CSE590/MB590 Special Topics
  - Natural Language Processing with Python

Learn algorithmic techniques from Machine Learning (ML) for identifying useful and relevant patterns, associations, and relationships in and from natural language and text data in order to automate the process of learning from these types of data.
  • » 24 hours in class lecturing plus dedicated mentoring sessions from our faculty of industry experts

  • » 1.5 semester credits for both certificate and master’s degree

  • » Access to high-quality live class recording

  • » Online live classroom available for all classes

  • » Lifetime learning resources for our students

  • $ 1000
Course Description

This course will introduce algorithmic techniques from Machine Learning (ML) for identifying useful and relevant patterns, associations, and relationships in and from natural language and text data in order to automate the process of learning from these types of data.

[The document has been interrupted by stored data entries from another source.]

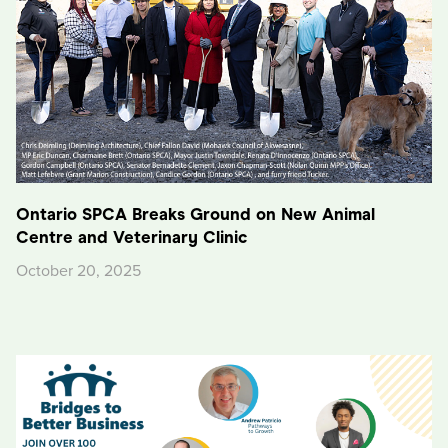
Ontario SPCA Breaks Ground on New Animal
Centre and Veterinary Clinic
October 20, 2025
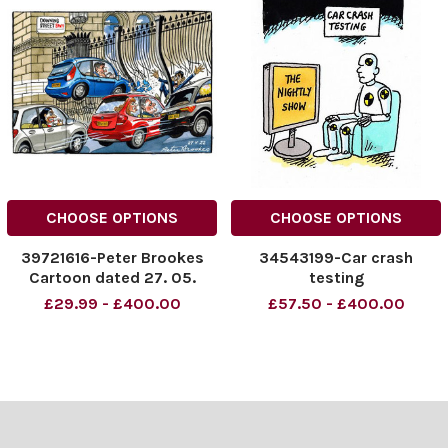
CHOOSE OPTIONS
CHOOSE OPTIONS
39721616-Peter Brookes
34543199-Car crash
Cartoon dated 27. 05.
testing
2023 Cars crashing into
£29.99 - £400.00
£57.50 - £400.00
gate at Downing St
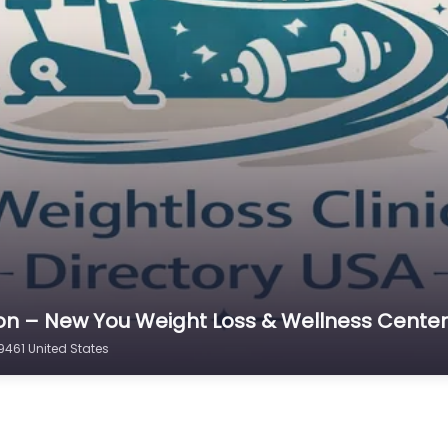
gton – New You Weight Loss & Wellness Center
461 United States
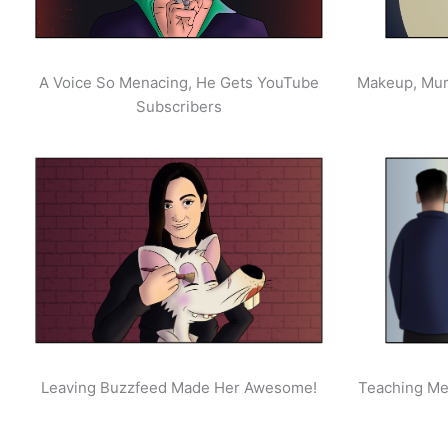
A Voice So Menacing, He Gets YouTube
Makeup, Mur
Subscribers
Leaving Buzzfeed Made Her Awesome!
Teaching Men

The student will learn how ideas and methods from probability theory, mathematical statistics, learning theory, optimization, and computational complexity theory are combined to design these algorithmic techniques. Fundamental methods from Natural Language Processing (NLP) such as word and text embeddings, classification, supervised learning, generalization theory, and model reduction will be introduced. Methods for query relevance assessment and relevance-ranking will be discussed. Specific examples of industry and business use cases for NLP will be given in the course.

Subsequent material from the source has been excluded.